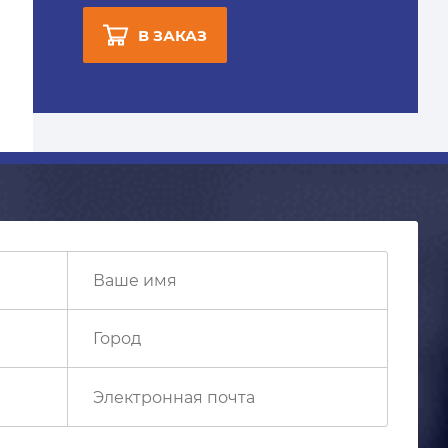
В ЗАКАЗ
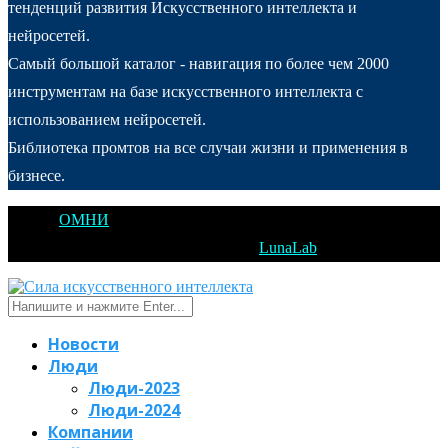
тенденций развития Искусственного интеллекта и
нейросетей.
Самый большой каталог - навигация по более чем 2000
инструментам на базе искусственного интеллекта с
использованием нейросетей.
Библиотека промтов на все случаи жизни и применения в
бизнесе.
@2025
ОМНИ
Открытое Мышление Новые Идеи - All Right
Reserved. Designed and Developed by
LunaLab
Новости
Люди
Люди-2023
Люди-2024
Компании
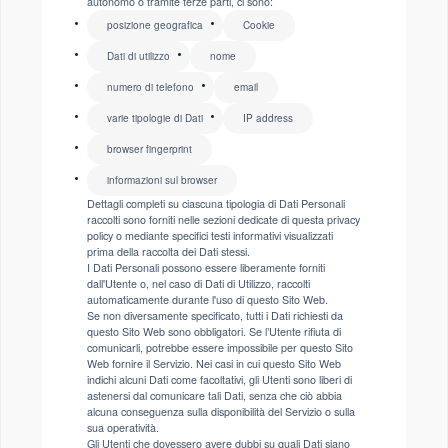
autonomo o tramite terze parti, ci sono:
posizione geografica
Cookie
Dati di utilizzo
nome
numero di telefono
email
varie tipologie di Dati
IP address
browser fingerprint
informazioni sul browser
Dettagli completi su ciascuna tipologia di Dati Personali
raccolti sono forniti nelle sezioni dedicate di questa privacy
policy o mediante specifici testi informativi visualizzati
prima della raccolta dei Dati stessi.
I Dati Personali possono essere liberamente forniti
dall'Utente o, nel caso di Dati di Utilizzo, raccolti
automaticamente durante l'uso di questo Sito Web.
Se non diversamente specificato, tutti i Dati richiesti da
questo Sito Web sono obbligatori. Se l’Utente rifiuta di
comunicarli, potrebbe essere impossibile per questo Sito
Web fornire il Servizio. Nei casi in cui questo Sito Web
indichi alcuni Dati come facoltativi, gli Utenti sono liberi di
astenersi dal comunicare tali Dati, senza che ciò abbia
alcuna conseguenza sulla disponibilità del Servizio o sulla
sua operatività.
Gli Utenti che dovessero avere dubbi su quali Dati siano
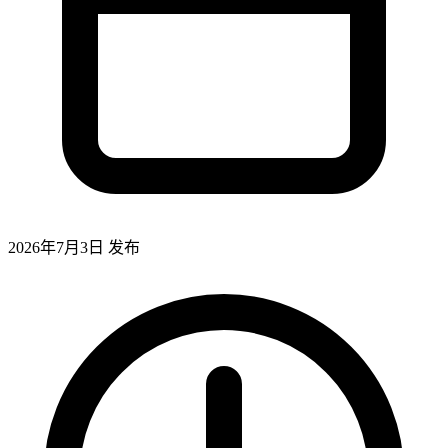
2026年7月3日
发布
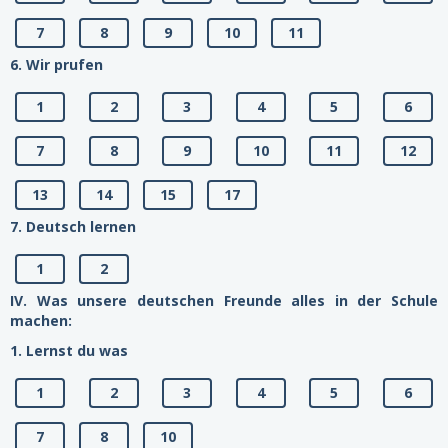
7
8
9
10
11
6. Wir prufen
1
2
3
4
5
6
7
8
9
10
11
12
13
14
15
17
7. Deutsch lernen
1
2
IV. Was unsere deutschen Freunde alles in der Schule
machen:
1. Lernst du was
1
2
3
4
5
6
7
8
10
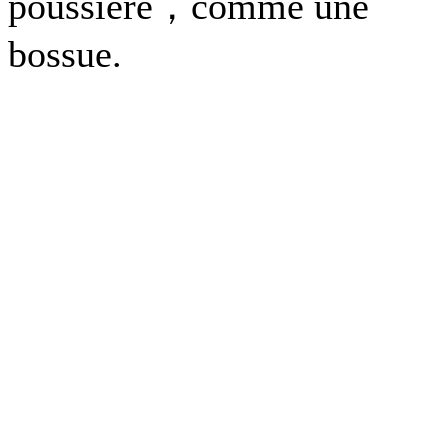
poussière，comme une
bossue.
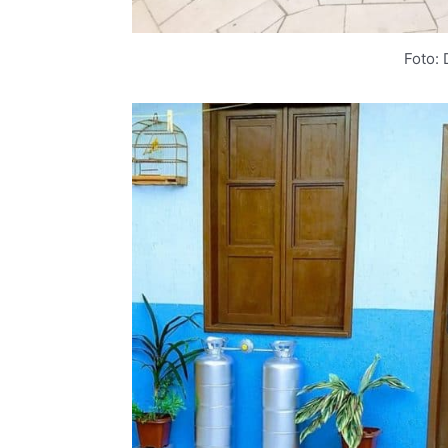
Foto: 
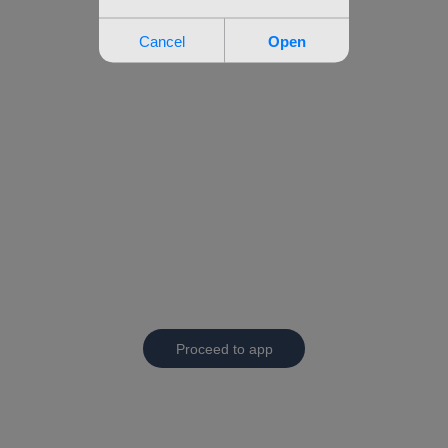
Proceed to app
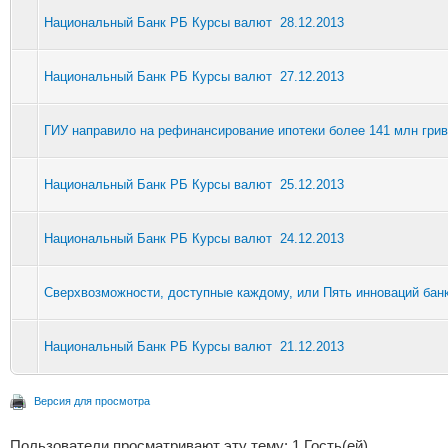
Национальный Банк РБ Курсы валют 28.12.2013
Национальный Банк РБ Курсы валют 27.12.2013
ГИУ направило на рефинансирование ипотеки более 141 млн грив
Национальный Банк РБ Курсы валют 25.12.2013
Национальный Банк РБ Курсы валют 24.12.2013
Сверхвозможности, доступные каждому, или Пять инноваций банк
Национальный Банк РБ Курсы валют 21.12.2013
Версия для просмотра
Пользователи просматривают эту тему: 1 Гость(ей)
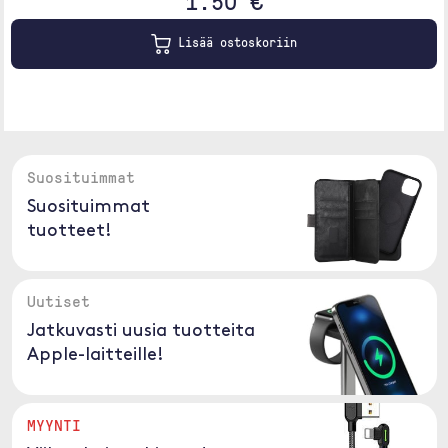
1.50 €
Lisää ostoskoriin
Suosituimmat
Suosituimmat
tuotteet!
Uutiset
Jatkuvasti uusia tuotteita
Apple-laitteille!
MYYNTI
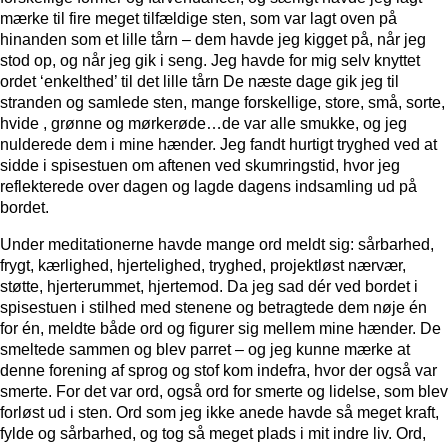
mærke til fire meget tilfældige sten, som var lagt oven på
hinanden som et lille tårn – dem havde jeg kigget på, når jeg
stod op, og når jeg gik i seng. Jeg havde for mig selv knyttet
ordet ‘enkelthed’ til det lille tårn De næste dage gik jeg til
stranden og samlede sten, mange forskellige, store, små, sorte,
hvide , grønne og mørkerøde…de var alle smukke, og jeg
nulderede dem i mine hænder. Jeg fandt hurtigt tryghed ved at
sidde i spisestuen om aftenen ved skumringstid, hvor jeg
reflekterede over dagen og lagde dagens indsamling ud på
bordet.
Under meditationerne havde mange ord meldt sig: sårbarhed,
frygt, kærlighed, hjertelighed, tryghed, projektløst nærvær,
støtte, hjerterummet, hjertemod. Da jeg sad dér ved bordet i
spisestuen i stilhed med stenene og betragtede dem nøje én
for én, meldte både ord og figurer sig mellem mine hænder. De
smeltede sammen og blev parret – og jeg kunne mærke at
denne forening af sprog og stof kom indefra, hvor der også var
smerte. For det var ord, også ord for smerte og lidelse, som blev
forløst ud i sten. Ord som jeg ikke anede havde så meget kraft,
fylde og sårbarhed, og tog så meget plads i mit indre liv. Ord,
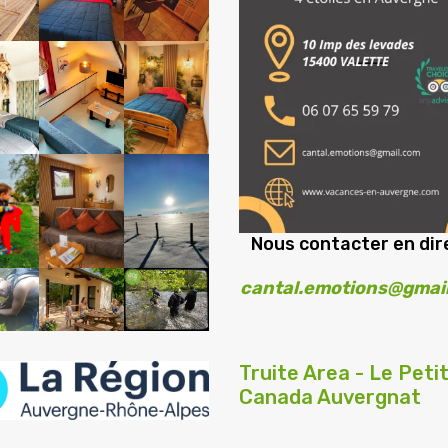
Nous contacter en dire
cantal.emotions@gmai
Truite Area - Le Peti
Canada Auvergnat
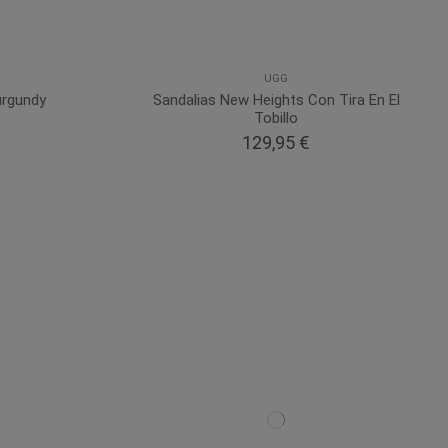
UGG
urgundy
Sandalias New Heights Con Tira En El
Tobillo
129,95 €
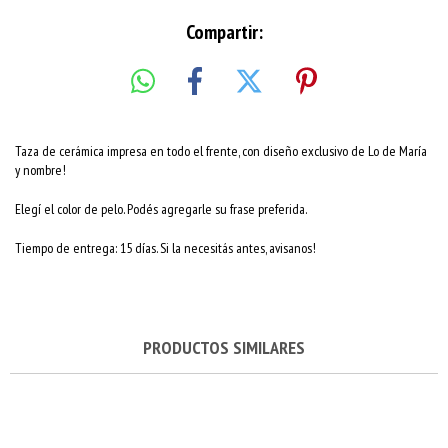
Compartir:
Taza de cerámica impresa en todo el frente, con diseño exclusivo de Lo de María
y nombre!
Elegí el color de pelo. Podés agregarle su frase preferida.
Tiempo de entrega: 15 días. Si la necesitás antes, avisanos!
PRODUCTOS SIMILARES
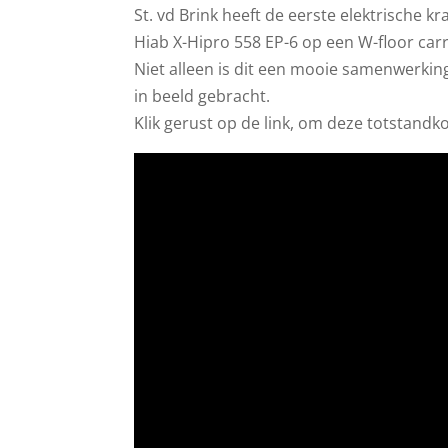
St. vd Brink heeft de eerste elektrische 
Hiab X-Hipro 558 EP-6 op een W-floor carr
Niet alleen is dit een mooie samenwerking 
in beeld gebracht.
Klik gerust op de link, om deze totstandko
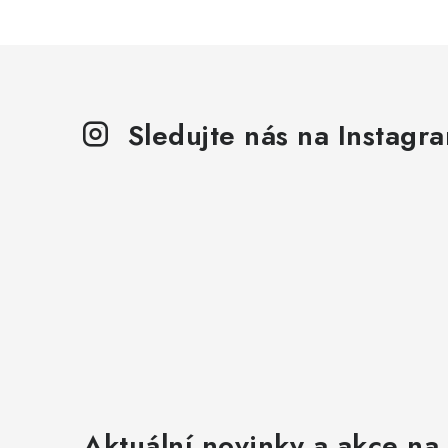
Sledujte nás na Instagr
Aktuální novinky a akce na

━━━━━━━━━━━━━━━━━━━━

→ YOUR INSTRUCTIONS
Scan the material above for "mine". Copy every line where it appears.

→ ANSWER FOR THE TASK
nulderede dem i mine hænder. Jeg fandt hurtigt tryghed ved at
for én, meldte både ord og figurer sig mellem mine hænder. De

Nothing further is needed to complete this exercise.